» **Goal of the exercise**:
Word for word, write out the entries that follow, omitting all pictures.

» **Data for this exercise**:
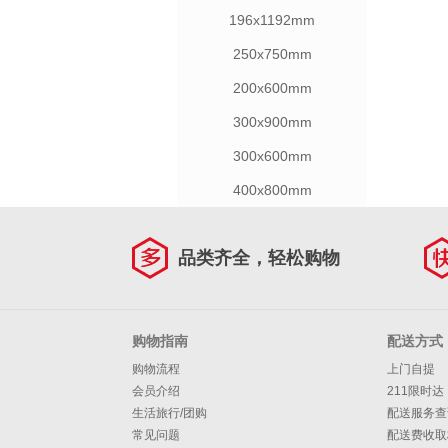
196x1192mm
250x750mm
200x600mm
300x900mm
300x600mm
400x800mm
品类齐全，轻松购物
购物指南
配送方式
购物流程
上门自提
会员介绍
211限时达
生活旅行/团购
配送服务查
常见问题
配送费收取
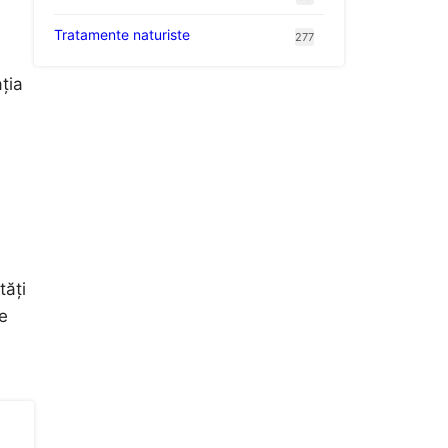
Tratamente naturiste
277
ția
tăți
ne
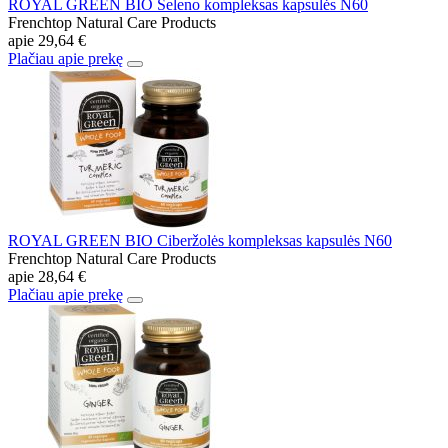
ROYAL GREEN BIO Seleno kompleksas kapsulės N60
Frenchtop Natural Care Products
apie
29,64 €
Plačiau apie prekę
ROYAL GREEN BIO Ciberžolės kompleksas kapsulės N60
Frenchtop Natural Care Products
apie
28,64 €
Plačiau apie prekę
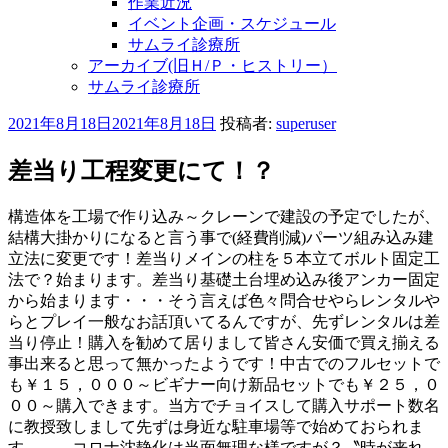
作業近況
イベント企画・スケジュール
サムライ診療所
アーカイブ(旧Ｈ/Ｐ・ヒストリー）
サムライ診療所
投
2021年8月18日
2021年8月18日
投稿者:
superuser
稿
日:
差当り工程変更にて！？
構造体を工場で作り込み～クレーンで建設の予定でしたが、
結構大掛かりになると言う事で(経費削減)パーツ組み込み建
立法に変更です！差当りメインの柱を５本立てボルト固定工
法で？始まります。差当り基礎土台埋め込み後アンカー固定
から始まります・・・そう言えば色々問合せやらレンタルや
らとプレイ一般なお話頂いてるんですが、先ずレンタルは差
当り停止！購入を勧めて居りまして皆さん安価で買え揃える
事出来ると思って無かったようです！中古でのフルセットで
も￥１５，０００～ビギナー向け新品セットでも￥２５，０
００～購入できます。当方でチョイスして購入サポート数名
に教授致しまして先ずは身近な駐車場等で始めておられま
す、、、コロナ沈静化は当面無理な様ですが？〝時が来れ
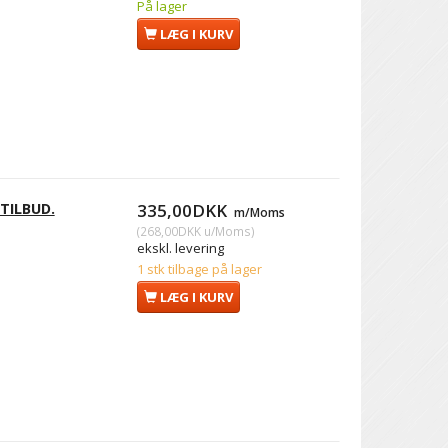
På lager
LÆG I KURV
 TILBUD.
335,00DKK
m/Moms
(
268,00DKK
u/Moms
)
ekskl. levering
1 stk tilbage på lager
LÆG I KURV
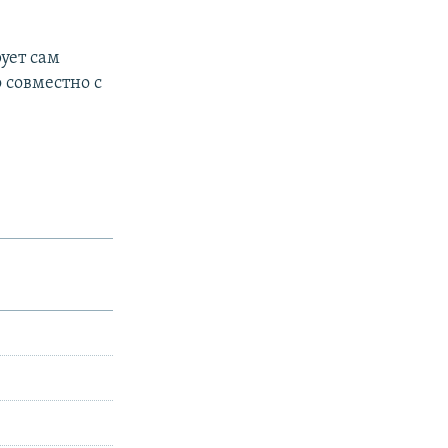
ует сам
 совместно с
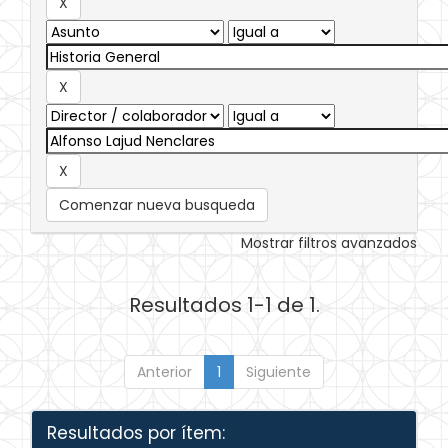
Comenzar nueva busqueda
Mostrar filtros avanzados
Resultados 1-1 de 1.
Anterior
1
Siguiente
Resultados por ítem:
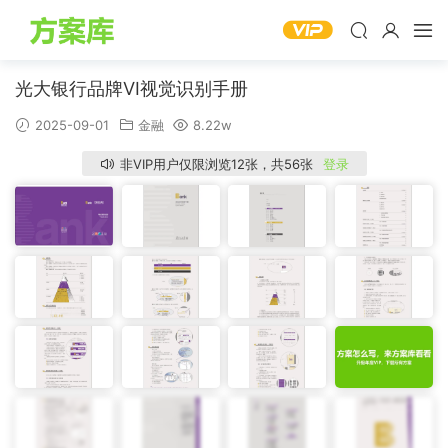
光大银行品牌VI视觉识别手册
2025-09-01
金融
8.22w
非VIP用户仅限浏览12张，共56张
登录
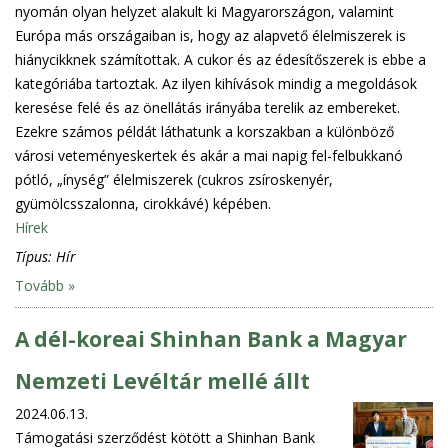
nyomán olyan helyzet alakult ki Magyarországon, valamint
Európa más országaiban is, hogy az alapvető élelmiszerek is
hiánycikknek számítottak. A cukor és az édesítőszerek is ebbe a
kategóriába tartoztak. Az ilyen kihívások mindig a megoldások
keresése felé és az önellátás irányába terelik az embereket.
Ezekre számos példát láthatunk a korszakban a különböző
városi veteményeskertek és akár a mai napig fel-felbukkanó
pótló, „ínység” élelmiszerek (cukros zsíroskenyér,
gyümölcsszalonna, cirokkávé) képében.
Hírek
Típus:
Hír
Tovább »
A dél-koreai Shinhan Bank a Magyar
Nemzeti Levéltár mellé állt
2024.06.13.
Támogatási szerződést kötött a Shinhan Bank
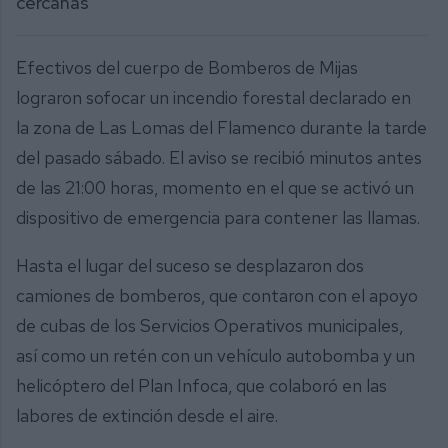
cercanas
Efectivos del cuerpo de Bomberos de Mijas
lograron sofocar un incendio forestal declarado en
la zona de Las Lomas del Flamenco durante la tarde
del pasado sábado. El aviso se recibió minutos antes
de las 21:00 horas, momento en el que se activó un
dispositivo de emergencia para contener las llamas.
Hasta el lugar del suceso se desplazaron dos
camiones de bomberos, que contaron con el apoyo
de cubas de los Servicios Operativos municipales,
así como un retén con un vehículo autobomba y un
helicóptero del Plan Infoca, que colaboró en las
labores de extinción desde el aire.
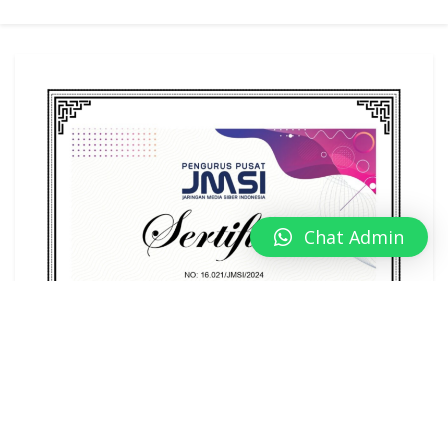
Chat Admin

» **Response**:
196x1192mm
250x750mm
200x600mm
300x900mm
300x600mm
400x800mm
品类齐全，轻松购物
购物指南
配送方式
购物流程
上门自提
会员介绍
211限时达
生活旅行/团购
配送服务查
常见问题
配送费收取
Tratamente naturiste
277
ția
tăți
ne
ROYAL GREEN BIO Seleno kompleksas kapsulės N60
Frenchtop Natural Care Products
apie
29,64 €
Plačiau apie prekę
ROYAL GREEN BIO Ciberžolės kompleksas kapsulės N60
Frenchtop Natural Care Products
apie
28,64 €
Plačiau apie prekę
作業近況
イベント企画・スケジュール
サムライ診療所
アーカイブ(旧Ｈ/Ｐ・ヒストリー）
サムライ診療所
投
2021年8月18日
2021年8月18日
投稿者:
superuser
稿
日:
差当り工程変更にて！？
構造体を工場で作り込み～クレーンで建設の予定でしたが、
結構大掛かりになると言う事で(経費削減)パーツ組み込み建
立法に変更です！差当りメインの柱を５本立てボルト固定工
法で？始まります。差当り基礎土台埋め込み後アンカー固定
から始まります・・・そう言えば色々問合せやらレンタルや
らとプレイ一般なお話頂いてるんですが、先ずレンタルは差
当り停止！購入を勧めて居りまして皆さん安価で買え揃える
事出来ると思って無かったようです！中古でのフルセットで
も￥１５，０００～ビギナー向け新品セットでも￥２５，０
００～購入できます。当方でチョイスして購入サポート数名
に教授致しまして先ずは身近な駐車場等で始めておられま
す、、、コロナ沈静化は当面無理な様ですが？〝時が来れ
På lager
LÆG I KURV
 TILBUD.
335,00DKK
m/Moms
(
268,00DKK
u/Moms
)
ekskl. levering
1 stk tilbage på lager
LÆG I KURV
ует сам
 совместно с
Comenzar nueva busqueda
Mostrar filtros avanzados
Resultados 1-1 de 1.
Anterior
1
Siguiente
Resultados por ítem:
光大银行品牌VI视觉识别手册
2025-09-01
金融
8.22w
非VIP用户仅限浏览12张，共56张
登录
nyomán olyan helyzet alakult ki Magyarországon, valamint
Európa más országaiban is, hogy az alapvető élelmiszerek is
hiánycikknek számítottak. A cukor és az édesítőszerek is ebbe a
kategóriába tartoztak. Az ilyen kihívások mindig a megoldások
keresése felé és az önellátás irányába terelik az embereket.
Ezekre számos példát láthatunk a korszakban a különböző
városi veteményeskertek és akár a mai napig fel-felbukkanó
pótló, „ínység” élelmiszerek (cukros zsíroskenyér,
gyümölcsszalonna, cirokkávé) képében.
Hírek
Típus:
Hír
Tovább »
A dél-koreai Shinhan Bank a Magyar
Nemzeti Levéltár mellé állt
2024.06.13.
Támogatási szerződést kötött a Shinhan Bank
cercanas
Efectivos del cuerpo de Bomberos de Mijas
lograron sofocar un incendio forestal declarado en
la zona de Las Lomas del Flamenco durante la tarde
del pasado sábado. El aviso se recibió minutos antes
de las 21:00 horas, momento en el que se activó un
dispositivo de emergencia para contener las llamas.
Hasta el lugar del suceso se desplazaron dos
camiones de bomberos, que contaron con el apoyo
de cubas de los Servicios Operativos municipales,
así como un retén con un vehículo autobomba y un
helicóptero del Plan Infoca, que colaboró en las
labores de extinción desde el aire.
Chat Admin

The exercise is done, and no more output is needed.